Ici, à la FabricA, Ali Chahrour a travaillé avec elles à cette performance : le mot qu’elles emploient et que nous entendons dans son double sens : spectacle et exploit. Elles sont héroïques: parties, pour aider leur famille, s’habiller de neuf pour faire bonne impression, se voir dépouillée, humiliée, isolée : il leur fallait retrouver leur corps et reprendre leur vie, l’arracher au système Kafala qui les avait réduites en esclavage.
Passeport confisqué, pas de téléphone, vie amoureuse et amicale interdite : ce «contrat» les livre entièrement à un Kefil, leur responsable qui peut s’autoriser tous les abus.
Abandonnées par leur patronne sous les bombardements, combien d’entre elles ont été tuées, enfermées dans les maisons en ruine, laissées sans nom et sans sépulture ? Combien ont réussi à s’enfuir et soudain, avec une grande respiration, pour la première fois, voir la mer ? Mais cette mer est un mur, une nouvelle impasse quand on n’a ni passeport ni argent.
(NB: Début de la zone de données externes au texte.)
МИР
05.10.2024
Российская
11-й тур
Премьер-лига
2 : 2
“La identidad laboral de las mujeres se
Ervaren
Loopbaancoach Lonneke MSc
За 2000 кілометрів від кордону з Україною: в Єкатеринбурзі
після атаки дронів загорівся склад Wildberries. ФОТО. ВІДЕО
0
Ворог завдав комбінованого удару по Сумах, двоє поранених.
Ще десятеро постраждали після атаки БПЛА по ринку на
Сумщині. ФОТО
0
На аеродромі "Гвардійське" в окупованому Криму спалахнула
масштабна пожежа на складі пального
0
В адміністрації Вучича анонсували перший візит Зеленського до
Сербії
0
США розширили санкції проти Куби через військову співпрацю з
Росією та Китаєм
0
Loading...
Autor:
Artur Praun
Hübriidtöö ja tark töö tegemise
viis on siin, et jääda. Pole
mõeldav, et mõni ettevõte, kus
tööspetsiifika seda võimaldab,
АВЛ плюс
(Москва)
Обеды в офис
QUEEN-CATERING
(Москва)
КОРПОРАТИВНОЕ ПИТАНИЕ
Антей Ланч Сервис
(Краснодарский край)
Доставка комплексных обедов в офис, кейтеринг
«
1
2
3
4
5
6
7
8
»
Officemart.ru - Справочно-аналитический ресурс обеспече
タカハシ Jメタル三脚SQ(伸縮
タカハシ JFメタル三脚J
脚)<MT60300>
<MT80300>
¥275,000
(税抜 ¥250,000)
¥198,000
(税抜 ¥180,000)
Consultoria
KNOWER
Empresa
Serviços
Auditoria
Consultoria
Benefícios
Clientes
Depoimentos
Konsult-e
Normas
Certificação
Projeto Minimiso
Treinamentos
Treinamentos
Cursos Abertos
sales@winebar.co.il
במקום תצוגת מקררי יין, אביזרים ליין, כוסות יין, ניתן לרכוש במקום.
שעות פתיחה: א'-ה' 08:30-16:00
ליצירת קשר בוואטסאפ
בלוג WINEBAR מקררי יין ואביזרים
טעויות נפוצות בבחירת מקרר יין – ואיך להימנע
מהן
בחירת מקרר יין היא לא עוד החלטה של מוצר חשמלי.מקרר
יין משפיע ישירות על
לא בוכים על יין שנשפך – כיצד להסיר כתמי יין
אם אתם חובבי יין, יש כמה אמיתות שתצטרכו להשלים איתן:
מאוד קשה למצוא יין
Elles ont fui, résisté et peuvent enfin parler pour les autres, dénoncer ce système. Aidé par les O.N.G., Ali Charrour s’est documenté et les a rencontrées. Avec elles, il a cherché la forme universelle et unique de leur récit et fait une synthèse entre danse, chant et théâtre. Très simplement, elles redessinent et retrouvent un corps vivant, souple, allégé du poids qui leur avait été imposé.
Ce qu’elles ont subi et que d’autres subissent encore, le chant leur permet de l’exprimer et de le faire savoir. Pour nous, elles créent de la beauté, du trouble : impossible d’échapper à la terrible réalité de leur situation, le sur-titrage (en français et en anglais) nous en informe avec précision. On entend de leur chant, de leur danse, la douleur et la consolation, la fierté, la tragédie à leur modeste-et immense-mesure, puisqu’elles sont femmes.
Ce soixante-dix neuvième festival est dédié à la langue arabe : ici, on l’aura entendue dans sa modulation libanaise avec des voix d’Ethiopiennes parlant l’amharique et les autres langues du pays, plus intimes. Et celle dansée et chantée, qui n’a pas besoin de traduction.
Christine Friedel
Spectacle joué du 5 au 8 juillet à La Fabrica, Avignon.
Les 19, 20 et 21 août, Zurich Theater Spektakel (Suisse).
Les 9, 10 et 11 décembre, Théâtre des Tanneurs, Bruxelles (Belgique).
Le 7 mars, Meetyou festival Valladolid (Espagne).